- **Document layout detection data**:
== Segment start ==
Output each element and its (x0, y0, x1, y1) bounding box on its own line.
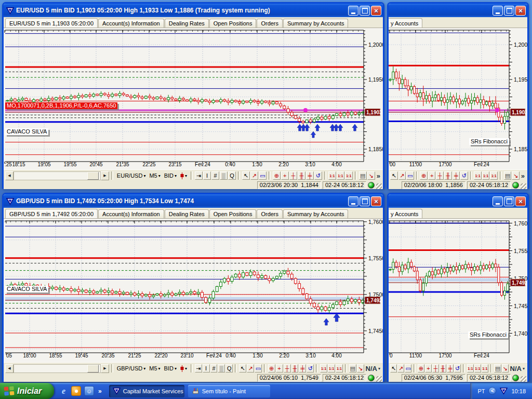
cursor-icon[interactable]: ↖ (390, 364, 397, 373)
scale-1to1-free-icon[interactable]: 1:1 (345, 171, 353, 180)
scale-1to1-free-icon[interactable]: 1:1 (482, 364, 488, 373)
tab-eur-usd-5-min-1-1903-05-20-00[interactable]: EUR/USD 5 min 1,1903 05:20:00 (5, 18, 98, 28)
na-dropdown[interactable]: N/A ▾ (509, 365, 526, 373)
close-button[interactable]: × (371, 196, 381, 206)
cursor-icon[interactable]: ↖ (239, 364, 246, 373)
report-icon[interactable]: ▤ (349, 364, 356, 373)
price-chart-gbpusd-5min[interactable]: 0518:0018:5519:4520:3521:2522:2023:10Fev… (4, 219, 383, 362)
crosshair-h-icon[interactable]: ╪ (299, 364, 306, 373)
symbol-dropdown[interactable]: EUR/USD ▾ (115, 172, 148, 179)
select-region-icon[interactable]: ▒ (220, 171, 228, 180)
crosshair-icon[interactable]: ┼ (436, 171, 444, 180)
scroll-right-button[interactable]: ▶ (101, 171, 109, 180)
pointer-icon[interactable]: ↗ (250, 171, 258, 180)
rect-select-icon[interactable]: ▭ (406, 171, 414, 180)
period-dropdown[interactable]: M5 ▾ (148, 172, 162, 179)
crosshair-v-icon[interactable]: ╫ (298, 171, 305, 180)
refresh-icon[interactable]: ↺ (460, 171, 468, 180)
refresh-icon[interactable]: ↺ (454, 364, 461, 373)
crosshair-h-icon[interactable]: ╪ (306, 171, 314, 180)
rect-select-icon[interactable]: ▭ (255, 364, 262, 373)
price-chart-gbpusd-hourly[interactable]: 011:0017:00Fev.241,76001,75501,75001,745… (389, 219, 527, 362)
quotes-icon[interactable]: Q (225, 364, 233, 373)
close-button[interactable]: × (371, 6, 381, 16)
snap-cross-icon[interactable]: + (281, 171, 289, 180)
quicklaunch-overflow-chevron[interactable]: » (98, 388, 102, 395)
close-button[interactable]: × (515, 6, 526, 16)
scale-1to1-free-icon[interactable]: 1:1 (490, 171, 498, 180)
titlebar-gbpusd[interactable]: GBP/USD 5 min BID 1,7492 05:20:00 High 1… (4, 194, 383, 208)
scale-1to1-v-icon[interactable]: 1:1 (467, 364, 474, 373)
scroll-right-button[interactable]: ▶ (101, 364, 109, 373)
crosshair-icon[interactable]: ┼ (289, 171, 297, 180)
messenger-icon[interactable]: ☺ (84, 386, 94, 396)
tray-language-indicator[interactable]: PT (477, 388, 485, 394)
fit-vertical-icon[interactable]: I (203, 364, 210, 373)
maximize-button[interactable] (360, 6, 370, 16)
pointer-icon[interactable]: ↗ (397, 364, 404, 373)
maximize-button[interactable] (504, 6, 514, 16)
rect-select-icon[interactable]: ▭ (259, 171, 267, 180)
close-button[interactable]: × (515, 196, 526, 206)
resize-grip[interactable] (376, 376, 382, 382)
scale-1to1-v-icon[interactable]: 1:1 (320, 364, 327, 373)
scale-1to1-h-icon[interactable]: 1:1 (482, 171, 490, 180)
period-dropdown[interactable]: M5 ▾ (148, 365, 162, 372)
tab-open-positions[interactable]: Open Positions (209, 19, 257, 28)
pointer-icon[interactable]: ↗ (398, 171, 406, 180)
tab-dealing-rates[interactable]: Dealing Rates (165, 209, 209, 218)
refresh-icon[interactable]: ↺ (307, 364, 314, 373)
report-icon[interactable]: ▤ (504, 171, 512, 180)
tray-hide-icons-button[interactable]: < (488, 387, 496, 395)
zoom-in-icon[interactable]: ⊕ (268, 364, 275, 373)
zoom-in-icon[interactable]: ⊕ (273, 171, 281, 180)
crosshair-h-icon[interactable]: ╪ (447, 364, 454, 373)
resize-grip[interactable] (521, 183, 526, 189)
titlebar-eurusd-right[interactable]: × (389, 4, 527, 17)
zoom-in-icon[interactable]: ⊕ (418, 364, 424, 373)
scale-1to1-v-icon[interactable]: 1:1 (328, 171, 336, 180)
tab-orders[interactable]: Orders (257, 19, 283, 28)
taskbar-button-paint[interactable]: Sem título - Paint (188, 385, 270, 397)
pointer-icon[interactable]: ↗ (247, 364, 254, 373)
trend-icon[interactable]: ↘ (512, 171, 520, 180)
minimize-button[interactable] (348, 6, 358, 16)
scroll-left-button[interactable]: ◀ (5, 364, 14, 373)
tab-account-s-information[interactable]: Account(s) Information (98, 209, 164, 218)
taskbar-button-capital-market-services[interactable]: Capital Market Services (109, 385, 184, 397)
snap-cross-icon[interactable]: + (428, 171, 436, 180)
tab-account-s-information[interactable]: Account(s) Information (98, 19, 164, 28)
na-dropdown[interactable]: N/A ▾ (365, 365, 381, 373)
trend-icon[interactable]: ↘ (367, 171, 375, 180)
tab-open-positions[interactable]: Open Positions (209, 209, 257, 218)
chart-style-dropdown[interactable]: ▾ (179, 365, 189, 373)
minimize-button[interactable] (493, 196, 503, 206)
cursor-icon[interactable]: ↖ (242, 171, 250, 180)
time-scrollbar[interactable]: ◀▶ (5, 364, 109, 373)
tab-summary-by-accounts[interactable]: Summary by Accounts (283, 209, 348, 218)
minimize-button[interactable] (493, 6, 503, 16)
scale-1to1-v-icon[interactable]: 1:1 (474, 171, 482, 180)
resize-grip[interactable] (521, 376, 526, 382)
chart-style-dropdown[interactable]: ▾ (179, 172, 189, 180)
tab-gbp-usd-5-min-1-7492-05-20-00[interactable]: GBP/USD 5 min 1,7492 05:20:00 (5, 209, 98, 218)
cursor-icon[interactable]: ↖ (390, 171, 398, 180)
tab-summary-by-accounts-cut[interactable]: y Accounts (389, 18, 422, 28)
start-button[interactable]: Iniciar (0, 383, 54, 399)
symbol-dropdown[interactable]: GBP/USD ▾ (115, 365, 148, 372)
tab-orders[interactable]: Orders (257, 209, 283, 218)
goto-end-icon[interactable]: ⇥ (195, 364, 202, 373)
crosshair-v-icon[interactable]: ╫ (440, 364, 446, 373)
titlebar-eurusd[interactable]: EUR/USD 5 min BID 1,1903 05:20:00 High 1… (4, 4, 383, 17)
tray-cms-icon[interactable] (500, 387, 508, 395)
scrollbar-thumb[interactable] (87, 172, 99, 180)
price-chart-eurusd-hourly[interactable]: 0011:0017:00Fev.241,20001,19501,18501,19… (389, 28, 527, 169)
crosshair-icon[interactable]: ┼ (284, 364, 291, 373)
titlebar-gbpusd-right[interactable]: × (389, 194, 527, 208)
refresh-icon[interactable]: ↺ (314, 171, 322, 180)
maximize-button[interactable] (360, 196, 370, 206)
snap-cross-icon[interactable]: + (425, 364, 432, 373)
scrollbar-track[interactable] (14, 171, 101, 180)
crosshair-v-icon[interactable]: ╫ (291, 364, 299, 373)
scale-1to1-free-icon[interactable]: 1:1 (336, 364, 343, 373)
== Segment end ==
- **Task**:
Apart from the pictures, all of the data must be duplicated exactly as shown above.

- **Task response**:
Output each element and its (x0, y0, x1, y1) bounding box on its own line.
cursor-icon[interactable]: ↖ (390, 364, 397, 373)
scale-1to1-free-icon[interactable]: 1:1 (345, 171, 353, 180)
scale-1to1-free-icon[interactable]: 1:1 (482, 364, 488, 373)
tab-eur-usd-5-min-1-1903-05-20-00[interactable]: EUR/USD 5 min 1,1903 05:20:00 (5, 18, 98, 28)
na-dropdown[interactable]: N/A ▾ (509, 365, 526, 373)
close-button[interactable]: × (371, 196, 381, 206)
cursor-icon[interactable]: ↖ (239, 364, 246, 373)
report-icon[interactable]: ▤ (349, 364, 356, 373)
price-chart-gbpusd-5min[interactable]: 0518:0018:5519:4520:3521:2522:2023:10Fev… (4, 219, 383, 362)
crosshair-h-icon[interactable]: ╪ (299, 364, 306, 373)
symbol-dropdown[interactable]: EUR/USD ▾ (115, 172, 148, 179)
select-region-icon[interactable]: ▒ (220, 171, 228, 180)
crosshair-icon[interactable]: ┼ (436, 171, 444, 180)
scroll-right-button[interactable]: ▶ (101, 171, 109, 180)
pointer-icon[interactable]: ↗ (250, 171, 258, 180)
rect-select-icon[interactable]: ▭ (406, 171, 414, 180)
period-dropdown[interactable]: M5 ▾ (148, 172, 162, 179)
crosshair-v-icon[interactable]: ╫ (298, 171, 305, 180)
refresh-icon[interactable]: ↺ (460, 171, 468, 180)
refresh-icon[interactable]: ↺ (454, 364, 461, 373)
crosshair-h-icon[interactable]: ╪ (306, 171, 314, 180)
rect-select-icon[interactable]: ▭ (255, 364, 262, 373)
price-chart-gbpusd-hourly[interactable]: 011:0017:00Fev.241,76001,75501,75001,745… (389, 219, 527, 362)
quotes-icon[interactable]: Q (225, 364, 233, 373)
close-button[interactable]: × (371, 6, 381, 16)
snap-cross-icon[interactable]: + (281, 171, 289, 180)
quicklaunch-overflow-chevron[interactable]: » (98, 388, 102, 395)
close-button[interactable]: × (515, 6, 526, 16)
scale-1to1-free-icon[interactable]: 1:1 (490, 171, 498, 180)
titlebar-gbpusd[interactable]: GBP/USD 5 min BID 1,7492 05:20:00 High 1… (4, 194, 383, 208)
scale-1to1-v-icon[interactable]: 1:1 (467, 364, 474, 373)
scroll-right-button[interactable]: ▶ (101, 364, 109, 373)
crosshair-icon[interactable]: ┼ (289, 171, 297, 180)
messenger-icon[interactable]: ☺ (84, 386, 94, 396)
tray-language-indicator[interactable]: PT (477, 388, 485, 394)
fit-vertical-icon[interactable]: I (203, 364, 210, 373)
maximize-button[interactable] (360, 6, 370, 16)
pointer-icon[interactable]: ↗ (397, 364, 404, 373)
maximize-button[interactable] (504, 6, 514, 16)
rect-select-icon[interactable]: ▭ (259, 171, 267, 180)
close-button[interactable]: × (515, 196, 526, 206)
resize-grip[interactable] (376, 376, 382, 382)
scale-1to1-v-icon[interactable]: 1:1 (320, 364, 327, 373)
scale-1to1-h-icon[interactable]: 1:1 (482, 171, 490, 180)
period-dropdown[interactable]: M5 ▾ (148, 365, 162, 372)
tab-open-positions[interactable]: Open Positions (209, 19, 257, 28)
pointer-icon[interactable]: ↗ (398, 171, 406, 180)
tab-dealing-rates[interactable]: Dealing Rates (165, 209, 209, 218)
refresh-icon[interactable]: ↺ (307, 364, 314, 373)
report-icon[interactable]: ▤ (504, 171, 512, 180)
tray-hide-icons-button[interactable]: < (488, 387, 496, 395)
zoom-in-icon[interactable]: ⊕ (268, 364, 275, 373)
zoom-in-icon[interactable]: ⊕ (273, 171, 281, 180)
crosshair-h-icon[interactable]: ╪ (447, 364, 454, 373)
resize-grip[interactable] (521, 183, 526, 189)
titlebar-eurusd-right[interactable]: × (389, 4, 527, 17)
zoom-in-icon[interactable]: ⊕ (418, 364, 424, 373)
scale-1to1-v-icon[interactable]: 1:1 (328, 171, 336, 180)
tab-orders[interactable]: Orders (257, 19, 283, 28)
taskbar-button-paint[interactable]: Sem título - Paint (188, 385, 270, 397)
pointer-icon[interactable]: ↗ (247, 364, 254, 373)
trend-icon[interactable]: ↘ (512, 171, 520, 180)
minimize-button[interactable] (348, 6, 358, 16)
scroll-left-button[interactable]: ◀ (5, 364, 14, 373)
tab-account-s-information[interactable]: Account(s) Information (98, 209, 164, 218)
taskbar-button-capital-market-services[interactable]: Capital Market Services (109, 385, 184, 397)
snap-cross-icon[interactable]: + (428, 171, 436, 180)
tab-account-s-information[interactable]: Account(s) Information (98, 19, 164, 28)
na-dropdown[interactable]: N/A ▾ (365, 365, 381, 373)
trend-icon[interactable]: ↘ (367, 171, 375, 180)
tab-open-positions[interactable]: Open Positions (209, 209, 257, 218)
chart-style-dropdown[interactable]: ▾ (179, 365, 189, 373)
minimize-button[interactable] (493, 196, 503, 206)
cursor-icon[interactable]: ↖ (242, 171, 250, 180)
time-scrollbar[interactable]: ◀▶ (5, 364, 109, 373)
tab-summary-by-accounts[interactable]: Summary by Accounts (283, 209, 348, 218)
minimize-button[interactable] (493, 6, 503, 16)
scale-1to1-v-icon[interactable]: 1:1 (474, 171, 482, 180)
resize-grip[interactable] (521, 376, 526, 382)
chart-style-dropdown[interactable]: ▾ (179, 172, 189, 180)
tab-gbp-usd-5-min-1-7492-05-20-00[interactable]: GBP/USD 5 min 1,7492 05:20:00 (5, 209, 98, 218)
cursor-icon[interactable]: ↖ (390, 171, 398, 180)
tab-summary-by-accounts-cut[interactable]: y Accounts (389, 18, 422, 28)
start-button[interactable]: Iniciar (0, 383, 54, 399)
symbol-dropdown[interactable]: GBP/USD ▾ (115, 365, 148, 372)
tab-orders[interactable]: Orders (257, 209, 283, 218)
goto-end-icon[interactable]: ⇥ (195, 364, 202, 373)
crosshair-v-icon[interactable]: ╫ (440, 364, 446, 373)
titlebar-eurusd[interactable]: EUR/USD 5 min BID 1,1903 05:20:00 High 1… (4, 4, 383, 17)
tray-cms-icon[interactable] (500, 387, 508, 395)
scrollbar-thumb[interactable] (87, 172, 99, 180)
price-chart-eurusd-hourly[interactable]: 0011:0017:00Fev.241,20001,19501,18501,19… (389, 28, 527, 169)
crosshair-icon[interactable]: ┼ (284, 364, 291, 373)
titlebar-gbpusd-right[interactable]: × (389, 194, 527, 208)
refresh-icon[interactable]: ↺ (314, 171, 322, 180)
maximize-button[interactable] (360, 196, 370, 206)
snap-cross-icon[interactable]: + (425, 364, 432, 373)
scrollbar-track[interactable] (14, 171, 101, 180)
crosshair-v-icon[interactable]: ╫ (291, 364, 299, 373)
scale-1to1-free-icon[interactable]: 1:1 (336, 364, 343, 373)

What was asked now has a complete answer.